Gösteriş yapma modası da o yıllarda başladı. Bölgede yaşayan azınlıkların daha konforlu yaşamlarına özenmenin etkisinden çok, bölgeye tayin ile gelen memur çocuklarının gerek kıyafetleri gerek kullandığı eşyaları ile böbürlendiği, gösteriş yaptığı olurdu.

Bir sınıf arkadaşının doğum günü kutlamasına davet edilmişti. Hayatında ilk kez gideceği doğum günü partisine hazırlanmaya başlamıştı. Parasını biriktirmiş Nacar marka kol saati almaya aklına koymuştu. Arkadaşına da tabii küçük bir hediye alması gerektiğini düşünüyordu.
O günü eve gittiğinde annesine sordu;

"Anne benim ne kadar param var?"
Dükkanda çalıştığı için babasının verdiği harçlıkları biriktiriyor, emniyete almak için de annesine veriyordu. 
"Neden sordun Kurbanık? Bir şey almak istiyorsan ben sana alırım."
"Evet, istiyorum anne, Nacar marka kol saati istiyorum. Sınıf arkadaşım Osman'ın da aynı saatten taktığını görüyorum. Ne olur anne ben de alayım. Ahmet'in doğum gününe giderken o saati takarım."
Bütün bunlar emekçi alt sınıftan, esnaf çocuğu olmaktan bir üst sınıfa orta sınıfa geçme çabalarıydı. Bunu ilerde, Amerika'da okurken doktora tezi olarak sınıflar üstüne yaptığı araştırmada değerlendirecekti.
Annesi "Ama oğlum sana bir yün yorgan diktirsek daha iyi olmaz mı?" dedi.
Dudakları büküldü Mehmet'in. 
Mardin'in ana kucağı gibi sıcak, yumuşak, has yün mitil yorganları geldi aklına. Fena olmazdı hani, her ikisi birden olsa diye düşündü. Hem bir yün yorgan hem de bir Nacar marka kol saati.

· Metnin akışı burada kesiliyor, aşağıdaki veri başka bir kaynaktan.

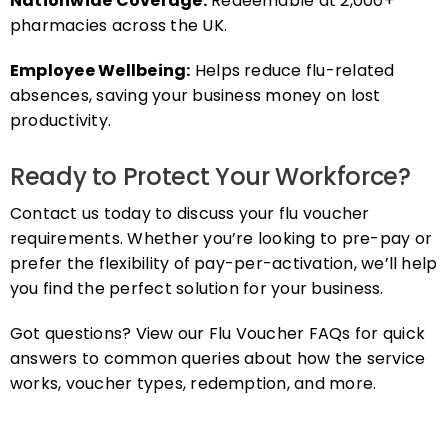
pharmacies across the UK.
Employee Wellbeing:
Helps reduce flu-related
absences, saving your business money on lost
productivity.
Ready to Protect Your Workforce?
Contact us today to discuss your flu voucher
requirements. Whether you’re looking to pre-pay or
prefer the flexibility of pay-per-activation, we’ll help
you find the perfect solution for your business.
Got questions? View our Flu Voucher FAQs for quick
answers to common queries about how the service
works, voucher types, redemption, and more.
FAQs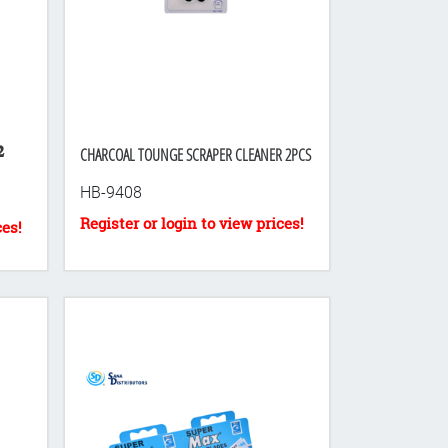

CHARCOAL TOUNGE SCRAPER CLEANER 2PCS
HB-9408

Bir masa etrafında toplanmış 9-10 çocuk kalmıştı aklında o doğum günü partisinden. Hepsi tertemiz giyinmişlerdi. Hepsi sanki bir ilki yaşıyorlardı. Ürkek, çekingen, utangaçdılar.  Hayatlarının ilk öpücüğünü yaşar gibiydiler.
Bir masa etrafında sessiz, uslu oturuyorlar bir şeyler bekliyorlardı. Kimisi tecrübeliydi, doğum günlerinde pasta yenildiğini, mumlar söndürüldüğünü biliyordu. Mehmet'in ilk kez katıldığı kutlamaydı. Dışarıda olsalar ne güzel oyunlar oynarlardı; top, uçurtma ve çember…
Tabii ki ikram faslı bitecek, Munganların evinin arkasındaki boş arsada top oynamaya gidileceklerdi.

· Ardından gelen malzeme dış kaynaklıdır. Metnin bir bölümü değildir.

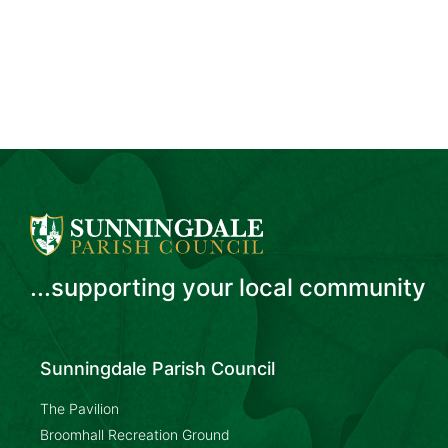
...supporting your local community
Sunningdale Parish Council
The Pavilion
Broomhall Recreation Ground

Yıllar sonra o ilk doğum günün kutlamasından aklında kalanları anlatırken şöyle demişti. "On çocuktan tek esnaf çocuğu bendim, diğerleri memur çocukları. Babamın dükkanda çalışmamdan ötürü verdiği gündelikleri biriktirerek bir Nacar kol saati sahibi olmuştum. Saati unutsam da Tellallar çarşısında karşı komşumuz Sabuncu Ahmet’in uzun süre bana alaycı bir şekilde; 'sana da doğum günü yapalım mı Mehmet' diyerek takılmalarını unutamam."

Her doğum gününde o günü ve bir sınıfa ait olmanın ne demek olduğunu hatırlar Mehmet.